10/16/2014

a solidão de nos morrerem coisas vivas!

A solidão de nos morrem coisas vivas é uma treta qualquer, creio que já pareceu em títulos de livros, frases feitas e cenas, na expressão simples: morreste-me !

Os dias morrem todos dos dias entre o sol e a lua, a nossa alegria vai-se morre no seu auge no improviso de algo que só porque lhe apetece, aparece. 
vem e "fode" tudo, ou pelo menos aquele tudo que nos absorvia, que nos mimava e nos fazia sentir os vencedores, mesmo que de pequenas metas...
(estás a ver um dia perfeito, e depois tens um furo no pneu, e nenhum amigo para te atender o telefone???, é mais ou menos isso).

Às vezes acho que a vida é sempre esta merda, ficas sempre a um cm da perfeição, (que a sociedade te exige) para não te esqueceres que há vento, e coisas, e coisas e coisas para lá de ti. avisa-te que na essência mais só do que és, tens de te recordar sempre que o que ainda agora é já foi, e tens  de estar preparada para ao já a seguir, sem saber se é bom ou mau. Sinais que não te podes acomodar a um estar tudo bem, ou bem demais!

Coisas de merda, não avisam, chegam, complicam, incham-nos os olhos, embrulham-nos o estômago embargam-nos o dia... mas depois arrumadas numa gaveta serão resolvidas.

As coisas são de uma solidão menor e por vezes mais simples, pelo menos mais simples que a solidão de coisas com pessoas...

A solidão de nos morrerem coisas vivas, é um cagalhão do qual nos temos que ir livrando, pouco a pouco, com a serenidade de um tempo que passa, e um amor maior que temos de cultivar pelo que somos, e pelo bem dos que nos querem sempre.

É como estar deprimido e começar por ouvir um musica que nos leva ao pranto e a dias de olhos inchados, mas que vai melhorando. 
Quando as coisas vivas escolhem morrer para nós, a dor não é menor, é diferente. constroem-se memorias boas do que foram, do que gostamos delas, do que vivemos, e colocamos cada uma delas, na gaveta das histórias, do lembras-te.... há uma altura que nos esquecemos da voz, do olhar, do jeito do corpo, e nessa altura sabemos que morreram para os nossos dias, porque voltaram uma e outra vez e não estavam iguais, porque deixaram de nos procurar, deixaram de atender o telefone, de querer saber de nós.... escolheram um caminho onde não podemos ser mais juntas. 

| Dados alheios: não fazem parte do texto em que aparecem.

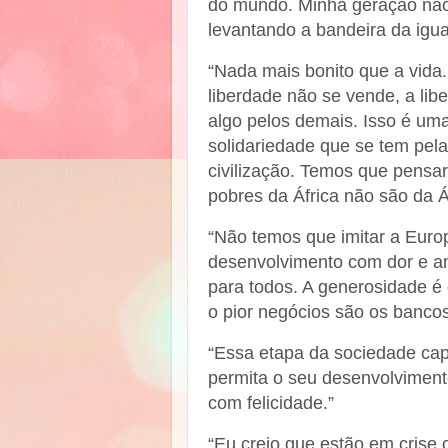
do mundo. Minha geração não
levantando a bandeira da igua
“Nada mais bonito que a vida.
liberdade não se vende, a li
algo pelos demais. Isso é uma
solidariedade que se tem pel
civilização. Temos que pensa
pobres da África não são da 
“Não temos que imitar a Eur
desenvolvimento com dor e an
para todos. A generosidade é
o pior negócios são os bancos
“Essa etapa da sociedade capi
permita o seu desenvolvimen
com felicidade.”
“Eu creio que estão em crise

Isto de ser crescido, e isto de ser mulher,  ensinou-me a fazer o luto destas mortes, parvas, tão parvas como a morte de um a familiar, num dia tens um amigo, no outro ele escolheu morrer para ti. (as amigas, são as melhores a escolher morrer-nos). A crueldade que isto encerra, senhor, nunca estamos preparados para a morte, e para estas mortes vivas também não... 
Andamos em luta, perguntamos a nós se fomos nós, o que fizemos, e depois percebemos que nós somos apenas enlutados sem razão. 
Este luto nem sequer é das relações do domínio do amor carnal, mas daquele amor que achamos que temos e têm por nós, os amigos, a família que escolhemos, aqueles que são ou foram em alguma altura parte do nosso melhor...
Ser crescido, ser mulher, ensina a aceitar... a lembrar e conservar as melhores memórias, a manter aquele gostar pelo que as pessoas foram na nossa vida, e aceitar essencialmente que o que são agora. são um  não é nosso, nem do nosso interesse, porque para o tempo que partilhámos esse amigo escolheu morrer. Não podemos nós escolher a dor deste luto, porque a vida, os caminhos, a vontade de quem não quer estar, ser ou ficar  não é uma  coisa morta, mas outra forma de vida, nós seguimos a nossa, certos de que os caminhos são como são e serão o que tiverem de ser. 
O tempo passa, deixamos o luto, vivemos mais, o caminho continua, e da solidão de nos morrerem coisas vivas, ficam as lembranças, afinal são sempre elas que ficam depois da morte. 

Já agora, só me morreste porque quiseste... 
Já me esquecia, sou católica e acredito na ressurreição... afinal as vidas são feitas de portas abertas para aqueles que querem estar!